An execution span representing an agent, tool, scorer, or other invocation.

Field Type Description
id str Unique identifier
name str Display name of the span
span_type str | None "agent", "tool", "scorers", or None
content list[TimelineEvent | TimelineSpan] Child events and spans
branches list[TimelineBranch] Discarded alternative paths
utility bool Whether this is a utility span (excluded from scanning)
description str | None Optional description
agent_result str | None The agent’s result, if this span represents an agent
outline Outline | None Hierarchical outline of events within the span

Properties: start_time, end_time, total_tokens.

TimelineEvent

Wraps a single Event from the transcript.

Field Type Description
event Event The wrapped event (e.g., ModelEvent, ToolEvent)
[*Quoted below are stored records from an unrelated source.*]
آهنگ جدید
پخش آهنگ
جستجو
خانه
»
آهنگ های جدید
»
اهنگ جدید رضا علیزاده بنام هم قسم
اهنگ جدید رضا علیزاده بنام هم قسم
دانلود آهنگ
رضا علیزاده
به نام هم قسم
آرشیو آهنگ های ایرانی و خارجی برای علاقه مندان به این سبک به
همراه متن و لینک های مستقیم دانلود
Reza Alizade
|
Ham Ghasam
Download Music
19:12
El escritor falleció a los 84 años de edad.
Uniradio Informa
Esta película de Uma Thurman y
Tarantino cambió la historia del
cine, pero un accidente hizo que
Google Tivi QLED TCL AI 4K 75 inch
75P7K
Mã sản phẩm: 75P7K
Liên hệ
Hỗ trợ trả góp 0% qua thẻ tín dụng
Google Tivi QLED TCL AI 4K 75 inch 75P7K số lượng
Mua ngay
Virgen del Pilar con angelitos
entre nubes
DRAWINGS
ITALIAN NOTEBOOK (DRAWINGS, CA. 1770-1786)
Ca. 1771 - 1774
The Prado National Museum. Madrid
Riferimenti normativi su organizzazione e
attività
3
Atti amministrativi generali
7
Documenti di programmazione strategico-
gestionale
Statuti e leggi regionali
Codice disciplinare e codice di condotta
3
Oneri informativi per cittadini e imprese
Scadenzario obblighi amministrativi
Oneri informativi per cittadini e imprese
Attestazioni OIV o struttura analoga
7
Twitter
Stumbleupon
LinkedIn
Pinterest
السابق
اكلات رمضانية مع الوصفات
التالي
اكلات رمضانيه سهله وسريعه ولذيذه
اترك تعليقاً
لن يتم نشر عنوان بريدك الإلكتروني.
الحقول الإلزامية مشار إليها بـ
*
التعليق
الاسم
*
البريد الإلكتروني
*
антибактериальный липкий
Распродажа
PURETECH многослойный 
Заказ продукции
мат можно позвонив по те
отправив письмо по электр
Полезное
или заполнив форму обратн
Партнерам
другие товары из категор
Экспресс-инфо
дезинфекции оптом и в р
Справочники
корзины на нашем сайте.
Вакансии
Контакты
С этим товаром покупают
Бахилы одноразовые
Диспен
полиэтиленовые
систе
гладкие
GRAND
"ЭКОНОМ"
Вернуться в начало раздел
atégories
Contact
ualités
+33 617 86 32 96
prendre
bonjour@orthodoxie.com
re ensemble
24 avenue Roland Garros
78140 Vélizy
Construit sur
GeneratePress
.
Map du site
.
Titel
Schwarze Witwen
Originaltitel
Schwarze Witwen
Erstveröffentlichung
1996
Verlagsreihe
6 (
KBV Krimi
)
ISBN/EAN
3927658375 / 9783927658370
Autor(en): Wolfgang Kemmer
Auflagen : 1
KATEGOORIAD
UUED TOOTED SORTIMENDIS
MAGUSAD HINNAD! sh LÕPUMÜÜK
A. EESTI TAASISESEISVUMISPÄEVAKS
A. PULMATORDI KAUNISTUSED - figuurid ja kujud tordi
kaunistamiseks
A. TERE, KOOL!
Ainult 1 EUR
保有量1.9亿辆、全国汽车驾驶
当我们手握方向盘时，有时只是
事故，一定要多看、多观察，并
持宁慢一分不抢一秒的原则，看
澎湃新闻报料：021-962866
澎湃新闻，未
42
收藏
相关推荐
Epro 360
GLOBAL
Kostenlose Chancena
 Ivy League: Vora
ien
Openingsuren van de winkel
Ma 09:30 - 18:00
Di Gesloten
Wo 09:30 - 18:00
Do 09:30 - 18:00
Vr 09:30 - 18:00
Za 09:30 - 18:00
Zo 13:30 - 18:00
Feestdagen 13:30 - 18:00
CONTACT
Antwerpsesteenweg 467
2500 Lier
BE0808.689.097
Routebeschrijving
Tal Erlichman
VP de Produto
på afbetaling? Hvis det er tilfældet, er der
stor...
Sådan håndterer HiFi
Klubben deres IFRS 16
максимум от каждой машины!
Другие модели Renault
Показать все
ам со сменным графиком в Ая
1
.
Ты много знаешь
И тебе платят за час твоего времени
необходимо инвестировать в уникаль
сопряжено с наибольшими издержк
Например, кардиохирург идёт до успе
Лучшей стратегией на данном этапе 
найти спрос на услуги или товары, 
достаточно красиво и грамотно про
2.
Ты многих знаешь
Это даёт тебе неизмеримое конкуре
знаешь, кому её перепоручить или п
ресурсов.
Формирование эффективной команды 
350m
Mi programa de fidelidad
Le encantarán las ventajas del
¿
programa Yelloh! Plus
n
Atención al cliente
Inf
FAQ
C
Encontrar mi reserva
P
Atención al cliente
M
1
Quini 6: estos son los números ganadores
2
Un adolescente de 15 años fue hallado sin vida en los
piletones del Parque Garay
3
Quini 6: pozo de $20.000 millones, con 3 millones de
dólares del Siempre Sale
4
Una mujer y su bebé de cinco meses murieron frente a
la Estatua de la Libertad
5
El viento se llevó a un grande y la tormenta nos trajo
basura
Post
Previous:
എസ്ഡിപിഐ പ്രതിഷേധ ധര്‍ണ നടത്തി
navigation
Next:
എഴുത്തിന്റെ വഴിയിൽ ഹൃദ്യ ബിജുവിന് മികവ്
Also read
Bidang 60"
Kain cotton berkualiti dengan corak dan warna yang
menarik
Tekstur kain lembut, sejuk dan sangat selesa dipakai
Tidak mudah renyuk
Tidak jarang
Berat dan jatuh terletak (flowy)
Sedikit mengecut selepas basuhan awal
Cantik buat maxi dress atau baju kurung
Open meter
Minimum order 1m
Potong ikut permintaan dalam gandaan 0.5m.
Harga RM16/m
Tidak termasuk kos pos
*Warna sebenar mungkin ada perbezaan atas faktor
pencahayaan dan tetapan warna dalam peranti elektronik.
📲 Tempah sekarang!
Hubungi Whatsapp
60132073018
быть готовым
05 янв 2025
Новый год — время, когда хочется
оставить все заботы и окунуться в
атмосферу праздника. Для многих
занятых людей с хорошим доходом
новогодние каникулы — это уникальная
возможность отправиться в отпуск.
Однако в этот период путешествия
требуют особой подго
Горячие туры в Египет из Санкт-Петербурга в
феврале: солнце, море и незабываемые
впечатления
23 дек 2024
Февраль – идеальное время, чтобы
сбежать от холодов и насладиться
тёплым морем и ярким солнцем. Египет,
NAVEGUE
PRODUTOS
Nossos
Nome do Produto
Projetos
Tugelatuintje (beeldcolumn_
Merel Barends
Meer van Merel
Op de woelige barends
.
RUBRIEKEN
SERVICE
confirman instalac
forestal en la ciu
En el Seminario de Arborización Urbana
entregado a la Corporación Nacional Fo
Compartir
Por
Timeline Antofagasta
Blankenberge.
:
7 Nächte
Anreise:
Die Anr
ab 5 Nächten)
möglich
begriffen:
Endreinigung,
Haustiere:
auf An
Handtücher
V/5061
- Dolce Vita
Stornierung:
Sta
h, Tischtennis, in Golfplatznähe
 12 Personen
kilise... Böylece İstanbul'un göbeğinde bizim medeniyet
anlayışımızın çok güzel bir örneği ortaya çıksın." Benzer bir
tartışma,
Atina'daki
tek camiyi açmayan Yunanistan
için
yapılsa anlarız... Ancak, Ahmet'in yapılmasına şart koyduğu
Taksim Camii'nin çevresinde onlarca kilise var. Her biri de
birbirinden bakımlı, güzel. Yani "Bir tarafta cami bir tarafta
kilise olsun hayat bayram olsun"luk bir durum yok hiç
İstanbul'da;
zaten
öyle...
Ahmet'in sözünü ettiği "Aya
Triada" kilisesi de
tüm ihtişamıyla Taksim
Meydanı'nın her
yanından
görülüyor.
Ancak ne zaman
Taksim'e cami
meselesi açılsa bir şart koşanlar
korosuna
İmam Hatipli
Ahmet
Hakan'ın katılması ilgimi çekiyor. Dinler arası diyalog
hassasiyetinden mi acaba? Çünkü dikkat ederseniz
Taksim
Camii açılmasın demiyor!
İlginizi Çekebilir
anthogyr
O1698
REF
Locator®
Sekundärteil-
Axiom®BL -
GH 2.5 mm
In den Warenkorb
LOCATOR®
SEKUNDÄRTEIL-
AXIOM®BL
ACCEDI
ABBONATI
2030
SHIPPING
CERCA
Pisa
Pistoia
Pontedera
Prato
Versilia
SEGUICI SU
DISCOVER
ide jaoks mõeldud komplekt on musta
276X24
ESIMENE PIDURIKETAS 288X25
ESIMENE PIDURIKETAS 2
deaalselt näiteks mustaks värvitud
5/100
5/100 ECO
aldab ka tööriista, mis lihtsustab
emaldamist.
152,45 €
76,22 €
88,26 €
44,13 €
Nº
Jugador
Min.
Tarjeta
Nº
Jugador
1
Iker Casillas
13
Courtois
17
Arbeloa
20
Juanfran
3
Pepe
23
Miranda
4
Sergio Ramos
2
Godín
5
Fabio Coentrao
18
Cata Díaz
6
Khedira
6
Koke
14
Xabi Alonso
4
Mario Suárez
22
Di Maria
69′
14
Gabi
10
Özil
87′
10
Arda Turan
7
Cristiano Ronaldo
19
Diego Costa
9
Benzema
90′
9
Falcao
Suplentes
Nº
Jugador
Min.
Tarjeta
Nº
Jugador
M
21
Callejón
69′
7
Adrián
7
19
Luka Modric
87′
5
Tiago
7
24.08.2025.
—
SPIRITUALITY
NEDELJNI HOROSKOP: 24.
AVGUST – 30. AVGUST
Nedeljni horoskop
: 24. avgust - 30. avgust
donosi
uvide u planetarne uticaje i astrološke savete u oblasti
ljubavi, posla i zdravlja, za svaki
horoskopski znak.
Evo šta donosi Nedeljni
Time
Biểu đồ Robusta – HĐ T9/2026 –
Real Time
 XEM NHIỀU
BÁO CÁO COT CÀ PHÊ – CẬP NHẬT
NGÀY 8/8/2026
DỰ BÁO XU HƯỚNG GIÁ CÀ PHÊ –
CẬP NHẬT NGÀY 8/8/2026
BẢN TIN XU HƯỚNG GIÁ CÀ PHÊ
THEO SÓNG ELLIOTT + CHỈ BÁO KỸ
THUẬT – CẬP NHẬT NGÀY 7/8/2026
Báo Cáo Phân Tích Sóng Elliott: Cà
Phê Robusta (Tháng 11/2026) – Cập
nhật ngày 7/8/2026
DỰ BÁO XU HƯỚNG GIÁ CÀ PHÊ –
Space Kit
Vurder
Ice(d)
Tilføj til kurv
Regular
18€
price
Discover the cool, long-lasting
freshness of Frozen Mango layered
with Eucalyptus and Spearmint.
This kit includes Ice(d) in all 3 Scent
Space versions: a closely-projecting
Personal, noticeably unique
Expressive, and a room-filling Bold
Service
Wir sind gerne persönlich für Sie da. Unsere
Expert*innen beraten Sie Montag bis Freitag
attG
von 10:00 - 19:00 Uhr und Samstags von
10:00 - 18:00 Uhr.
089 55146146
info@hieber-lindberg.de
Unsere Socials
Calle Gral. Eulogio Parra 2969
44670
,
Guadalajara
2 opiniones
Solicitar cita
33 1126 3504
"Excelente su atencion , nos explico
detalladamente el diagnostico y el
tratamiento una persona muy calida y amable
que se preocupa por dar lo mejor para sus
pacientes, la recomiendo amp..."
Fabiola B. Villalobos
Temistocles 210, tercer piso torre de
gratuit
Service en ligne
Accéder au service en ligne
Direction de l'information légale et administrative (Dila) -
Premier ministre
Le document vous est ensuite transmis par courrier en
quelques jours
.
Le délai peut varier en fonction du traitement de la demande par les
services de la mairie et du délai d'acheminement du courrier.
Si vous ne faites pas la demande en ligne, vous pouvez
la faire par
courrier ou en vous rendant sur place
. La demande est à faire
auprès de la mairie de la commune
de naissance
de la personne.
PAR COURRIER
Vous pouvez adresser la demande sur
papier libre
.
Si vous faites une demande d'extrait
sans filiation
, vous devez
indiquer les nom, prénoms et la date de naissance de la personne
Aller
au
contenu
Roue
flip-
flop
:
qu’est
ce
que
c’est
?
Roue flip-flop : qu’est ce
Properties: start_time, end_time, total_tokens.

TimelineBranch

A discarded alternative path from a branch point (re-rolled attempt).

Field Type Description
forked_at str ID of the event where the branch diverged
content list[TimelineEvent | TimelineSpan] Events and spans in the discarded path

Properties: start_time, end_time, total_tokens.

Nesting Structure

The tree nests as: Timeline → root TimelineSpancontent (a mix of TimelineEvent and child TimelineSpan nodes). Each span can also have branches containing TimelineBranch objects that capture discarded retries.

Filtering Timelines

Use timeline_filter() to create a new timeline containing only spans that match a predicate:

from inspect_ai.event import timeline_build, timeline_filter

timeline = timeline_build(events)

# Keep only agent spans
agents_only = timeline_filter(timeline, lambda s: s.span_type == "agent")

# Exclude scorer spans
no_scorers = timeline_filter(timeline, lambda s: s.span_type != "scorers")

# Exclude utility agents (single-turn helpers)
no_utility = timeline_filter(timeline, lambda s: not s.utility)

The filter recursively walks the span tree, pruning non-matching spans and their subtrees. TimelineEvent items are always kept (they belong to the parent span). This is useful for pre-filtering a timeline before programmatic analysis.